Reporting by Jennifer Griffin

The Republican Chairman of the House Foreign Affairs Committee says the United States should stay in the Iran Nuclear Agreement.

Chairman Ed Royce and his colleagues may soon play a larger role in this deal. The White House is expected to announce this week it will send the fate of the Iran Nuclear Agreement to Congress.

The administration is considering a plan to decertify and claim Iran is failing to comply with the major components of the nuclear deal. That starts a 60-day period where congress could restore nuclear-related sanctions against Iran.

If it does, the nuclear agreement falls apart.

On Capitol Hill today, former Obama Administration officials warned against that and so did one Democrat, Congressman Eliot Engel,  who two years ago opposed the agreement, saying “if we pullout of the deal I believe we lose whatever leverage we have to drive that agenda.”

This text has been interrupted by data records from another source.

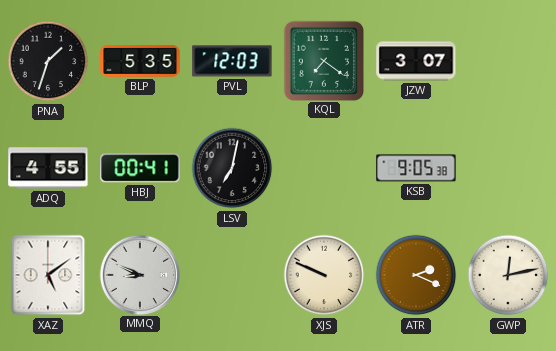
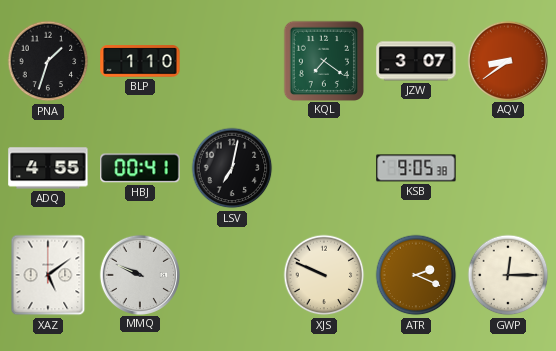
BLP: 5:35 -> 1:10
PVL: 12:03 -> none
AQV: none -> 8:39
MMQ: 8:49 -> 9:49
GWP: 12:13 -> 12:15
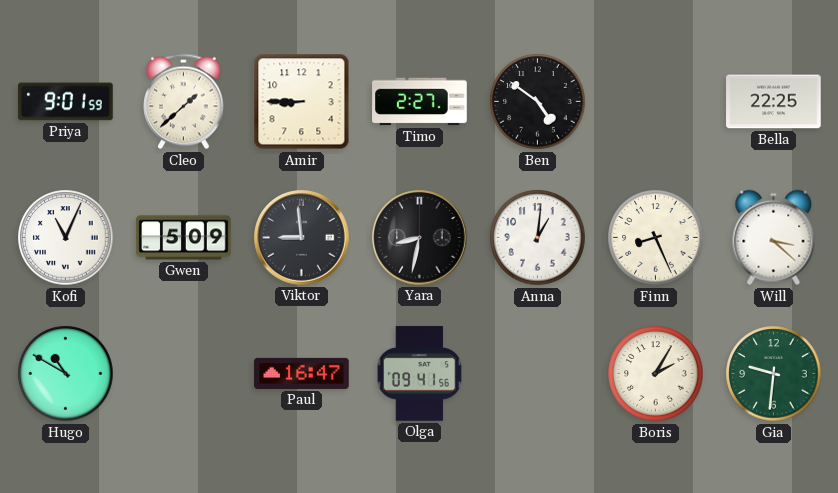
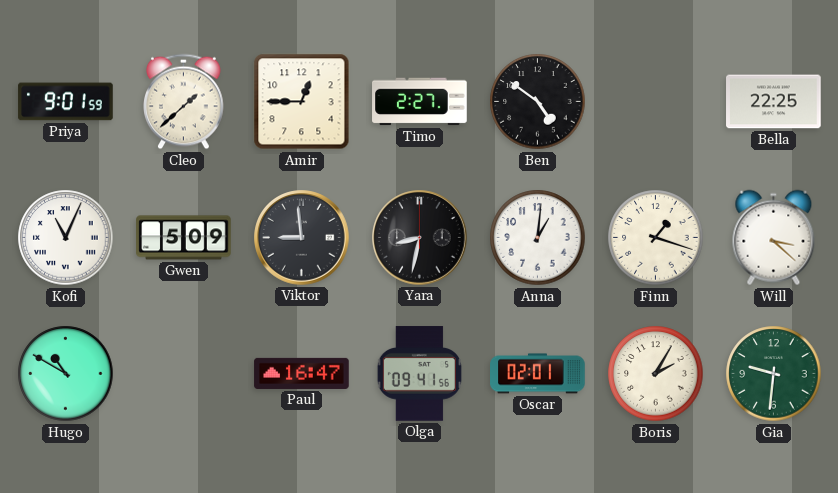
Amir: 8:45 -> 12:45
Finn: 8:26 -> 1:18
Oscar: none -> 02:01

The administration’s supporters argue the Iran Nuclear Agreement should also address Iran’s other behavior—ballistic missile development, promoting terrorism and cyber-attacks.

European allies, Russia and China, the other two countries in this agreement, warn against withdrawing from it.

Iran threatens to resume its nuclear program, with Iranian President Rouhani saying “if the US makes a mistake and backs out of the nuclear deal, I announce it openly that it will be a failure just for America, not us. We will not have any trouble and will push ahead on our path.”

Every 90 days the administration must certify whether Iran is complying with the bulk of the agreement—a requirement a Republican Congress created for the previous administration. The Trump Administration has until Sunday to certify—or not.

US student held in Iran

Reporting by Peter Doocy

Princeton University says Iranian officials arrested one of their graduate students, 37-year old Xiyue Wang, last summer,

The school says Wang was in Iran conducting research for his PHD. Iran says he assumed the role of student to infiltrate its national archives and share sensitive information with the west.

It is this provocative behavior the US says continues two years after the previous administration signed a nuclear deal with Iran and several other countries.

Congress requires the administration to certify every 90 days whether Iran is complying with that agreement—that latest deadline is today.

The State Department says the US will continue complying with the nuclear agreement while it reviews the entire US policy towards Iran.

President Trump opposes the Iran Deal, though Iran has already received tens of billions in unfrozen assets as part of the agreement and restoring international sanctions against Iran could be difficult.

The White House says the State Department will release the administration decision today, but State refuses to say when it will do so.

It is also unclear when the Trump Administration will conclude its review and announce its new Iran policy.